Two stories have emerged over the last day or so. First, hints on the content of Benedict's post-Synodal Apostolic Exhortation on the Eucharist:
According to a Vatican source, the commission will approve “a proposal and a plan for liturgical reform,” which will be made public in the Apostolic Exhortation that the Holy Father will tentatively issue in October.
The Vatican source said that the exhortation would include an invitation to greater use of Latin in the daily prayer of the Church and in the Mass—with the exception of the Liturgy of the Word—as well as in large public and international Masses.

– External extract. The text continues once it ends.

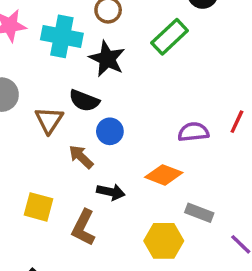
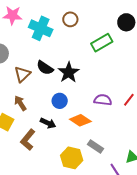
black star: (107, 59) -> (69, 72), moved
blue circle: (110, 131) -> (60, 101), moved
brown arrow: (81, 157) -> (20, 103), moved

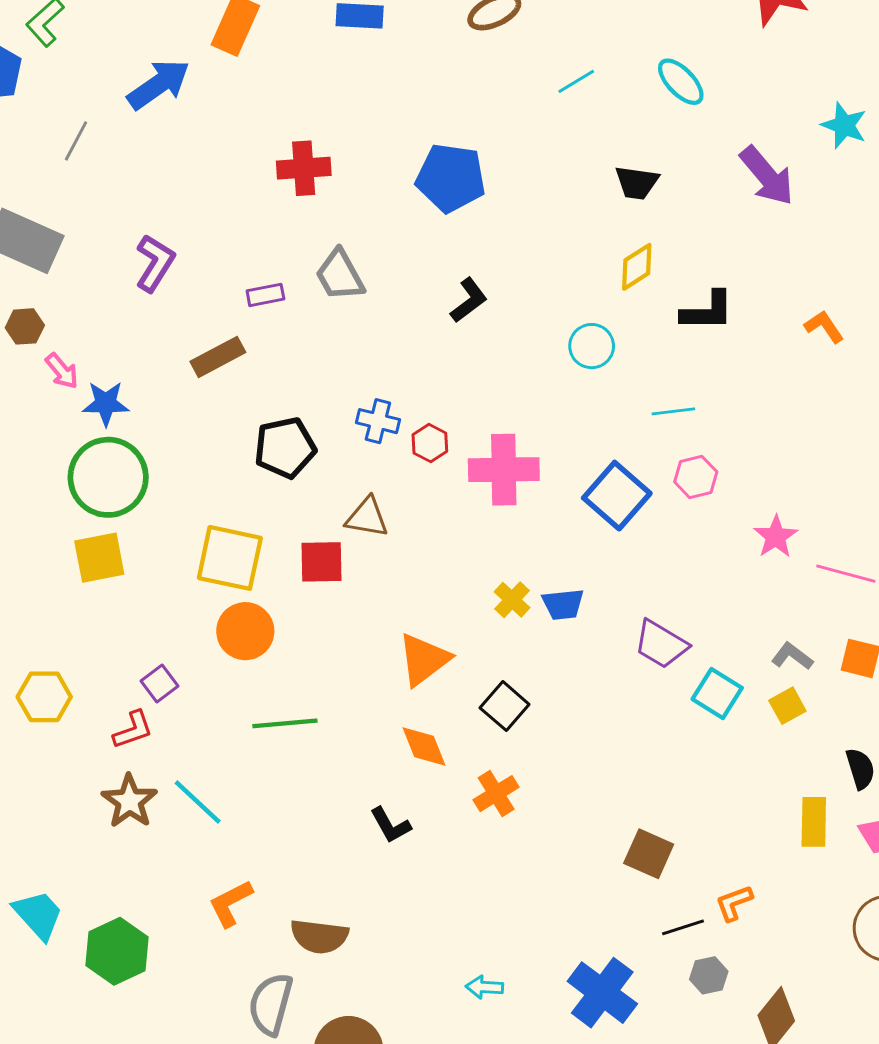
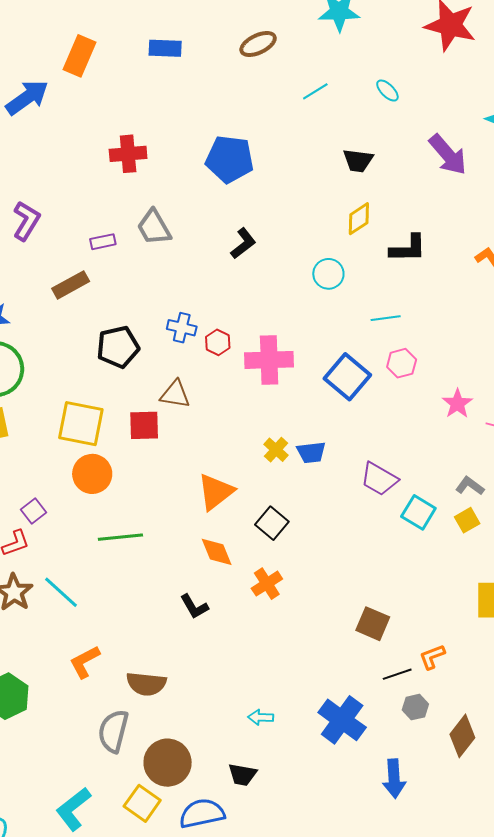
cyan ellipse: (681, 82) -> (387, 91), size x0.7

The document would also encourage a greater use of Gregorian chant and classical polyphonic music; the gradual elimination of the use of songs whose music or lyrics are secular in origin, as well as the elimination of instruments that are “inadequate for liturgical use,” such as the electric guitar or drums, although it is not likely that specific instruments will be mentioned.
Archbishop Piero Marini, the master of ceremonies for papal liturgies, spoke to the Italian internet site on March 20, during a visist to Milan for the publication of his book, Liturgy and Beauty. Archbishop Marini revealed that Pope Benedict XVI has been more demanding than his predecessor in watching plans for liturgical celebrations at the Vatican.

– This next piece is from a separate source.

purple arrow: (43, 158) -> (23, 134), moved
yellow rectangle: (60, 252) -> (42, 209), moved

"With John Paul II I had a bit more freedom," the Italian prelate told the Affaritaliani.it web site, "We had an implicit pact, because he was a man of prayer and not a liturgist." With the new Pope, he continued, "I have to be a bit more attentive, because he is an expert on liturgy."
The master of papal ceremonies said that he and the Pope are now carrying out a re-examination of papal liturgical celebrations. He reported that he regularly sends his notes to the Pontiff, who returns them with corrections, suggestions, or a note of approval.